Le « succès immédiat » fait que tant les entraîneurs que les enfants sentent qu'ils ont appris la passe.

Mais apprendre et comprendre sont deux niveaux complètement différents.

L'écart entre ces deux niveaux est la capacité de l'enfant à transformer la technique en prise de décision de match.

La raison pour laquelle nous développons une dépendance psychologique habituelle à l'entraînement isolé des fondamentaux est principalement notre myopie et notre ignorance dans l'enseignement. Comme toute autre éducation, nous nous sommes habitués à certains succès « immédiats » et visibles et les confondons avec la croissance de l'enfant.

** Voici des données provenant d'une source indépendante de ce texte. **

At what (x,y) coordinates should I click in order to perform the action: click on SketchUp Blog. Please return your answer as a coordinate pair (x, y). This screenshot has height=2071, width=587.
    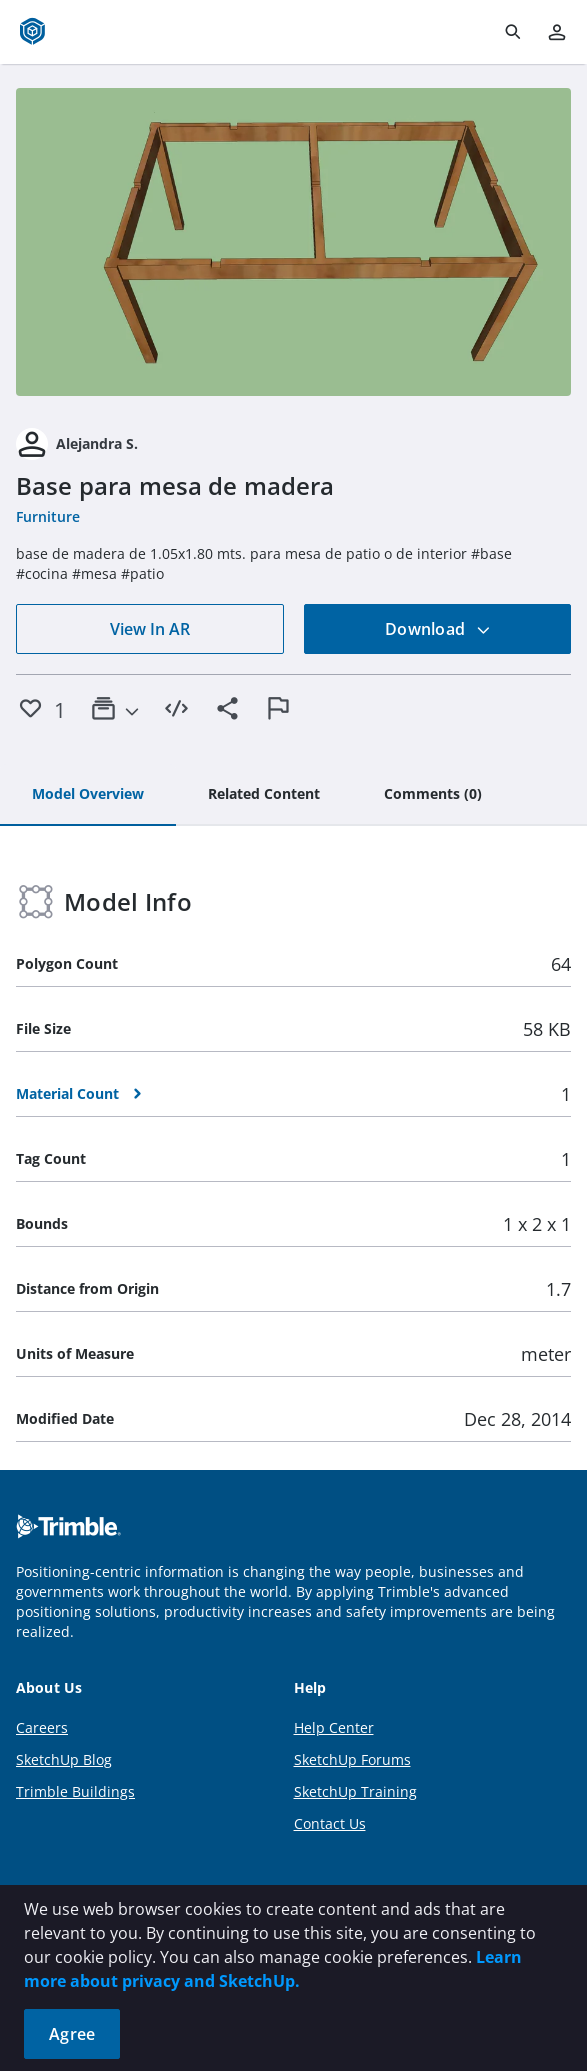     Looking at the image, I should click on (64, 1759).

Bien que l'entraînement isolé des fondamentaux développe une meilleure technique de pied, des mouvements plus standardisés et la capacité de manipuler le ballon de manière indépendante, il ne peut pas développer la compréhension et l'adaptation d'un enfant aux matchs, il peut même entraver son exploration et sa croissance dans la direction de la créativité.

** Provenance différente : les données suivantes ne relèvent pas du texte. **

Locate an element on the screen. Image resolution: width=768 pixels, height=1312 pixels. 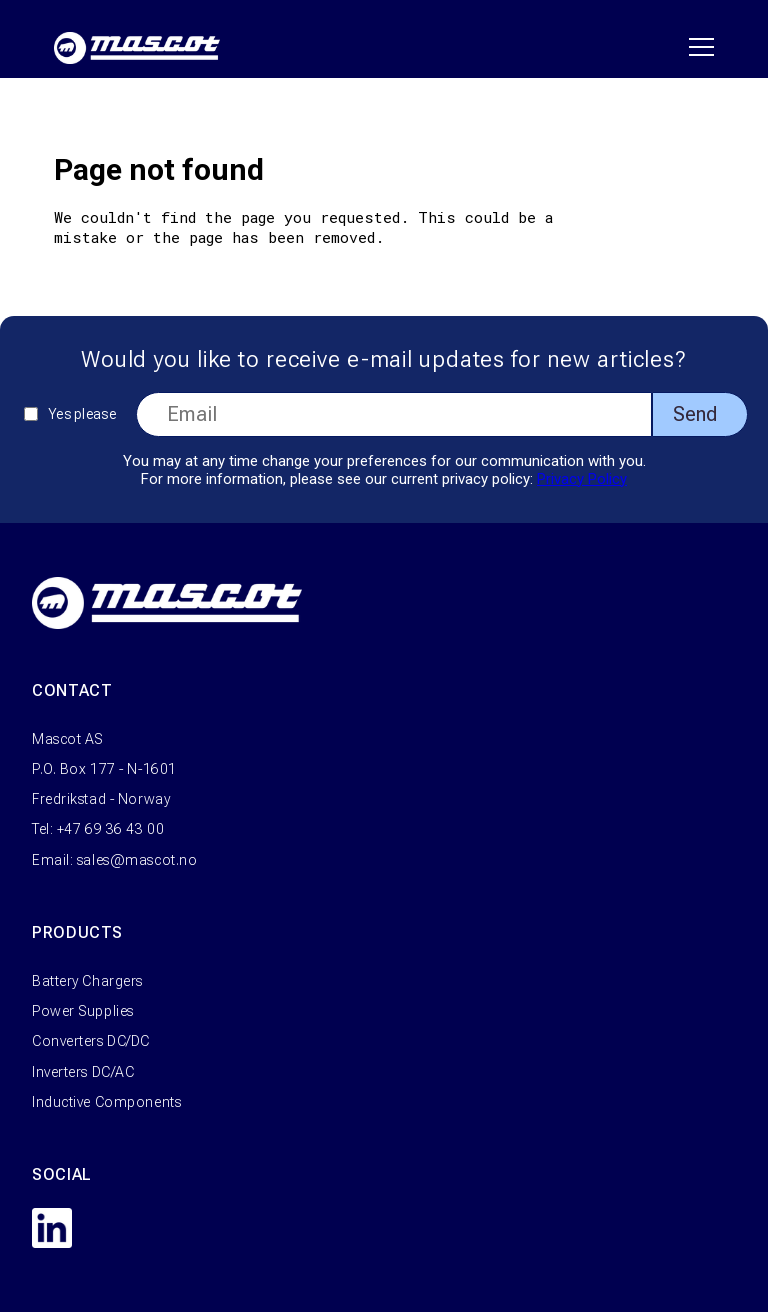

L'adaptation d'un joueur aux variables de l'environnement de match et ses réactions rapides, voire instinctives, proviennent en réalité de sa capacité à lire et à prendre des décisions basées sur les informations autour de lui. Par exemple, leur compréhension des règles du match et de l'environnement du match leur permet de commencer à comprendre, s'adapter et traiter rapidement les variables qui apparaissent dans n'importe quel scénario, et ces variables sont ce qui détermine la tactique sur le terrain à ce moment-là.

Mais les fondamentaux isolés ne peuvent tout simplement pas atteindre cet objectif.

Exposer les enfants à plus d'entraînement match-related (lié aux scénarios de match) tôt est extraordinairement important pour développer leur créativité. Quand un entraîneur dit à un enfant d'éviter ce cône, d'aller dans cette zone, de passer dans cette direction, etc., l'enfant sait-il pourquoi il le fait ? Le fait-il juste pour compléter le mouvement ? Ce sont des questions que nous devrions nous poser.

Tout devrait être « match-related » (lié au match)

Quand notre entraînement est conçu sans lien avec les vrais matchs, basé uniquement sur les suppositions de l'entraîneur ou parce que l'entraînement qu'ils ont eux-mêmes reçu était exactement comme ça…

Alors quand les enfants mettent le pied sur le vrai terrain de match et découvrent que tout est en décalage avec ce qu'ils ont pratiqué pendant si longtemps, des problèmes surgiront inévitablement.

Le football, basé sur des informations dynamiques sur le terrain de match et la communication au sein de l'équipe, est un sport qui nécessite de prendre un grand nombre de décisions rapides.

Chaque conception de séance devrait contenir plus de choix et de possibilités pour des « actions footballistiques ». Chaque scénario devrait placer les enfants dans des variables dynamiques, laissant le pouvoir de décision sur le terrain aux enfants.

Les instructions directes de l'entraîneur devraient se concentrer davantage sur l'établissement de règles, plutôt que de dominer chaque seconde de la séance. Rendez le pouvoir de décision aux enfants (par exemple, les exercices traditionnels de passes où A passe à B et B passe à C n'impliquent absolument aucune prise de décision). L'énergie de l'entraîneur devrait aller davantage dans la conception de séances, le thème de chaque séance et les règles de chaque segment.

Des règles plus clairement orientées vers un thème peuvent guider les enfants à identifier combien de joueurs se trouvent dans une zone spécifique, combien de ballons sont en jeu. En d'autres termes, quand les enfants commencent à remarquer leur environnement et à analyser les informations qu'ils reçoivent, ils peuvent prendre de meilleures décisions.

Cette approche consiste fondamentalement à s'aligner sur le principe de « match-relatedness » (relation avec le match).

Quand nos entraîneurs commenceront à se concentrer sur la conception de « jeux » liés au jeu de match pour chaque segment de l'entraînement, et exploiteront habilement le pouvoir des règles pour rendre l'entraînement plus proche des vrais matchs, la capacité de prise de décision et la créativité des enfants continueront naturellement à se développer.